EXERCISE DESCRIPTION: Your output should be the line with "lubrication of zippers, curtain" plus all following lines to the end of the records, exactly as written and nothing more.

INFORMATION SUPPLIED:

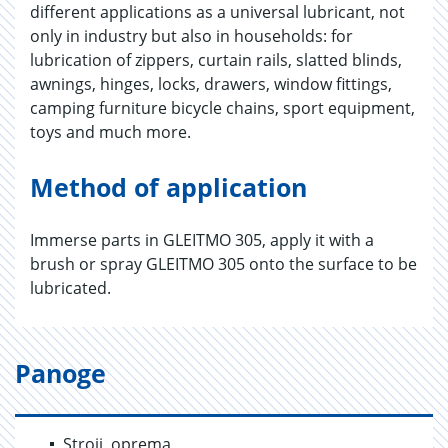
different applications as a universal lubricant, not
only in industry but also in households: for
lubrication of zippers, curtain rails, slatted blinds,
awnings, hinges, locks, drawers, window fittings,
camping furniture bicycle chains, sport equipment,
toys and much more.
Method of application
Immerse parts in GLEITMO 305, apply it with a
brush or spray GLEITMO 305 onto the surface to be
lubricated.
Panoge
Stroji, oprema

EXERCISE RESULT:
lubrication of zippers, curtain rails, slatted blinds,
awnings, hinges, locks, drawers, window fittings,
camping furniture bicycle chains, sport equipment,
toys and much more.
Method of application
Immerse parts in GLEITMO 305, apply it with a
brush or spray GLEITMO 305 onto the surface to be
lubricated.
Panoge
Stroji, oprema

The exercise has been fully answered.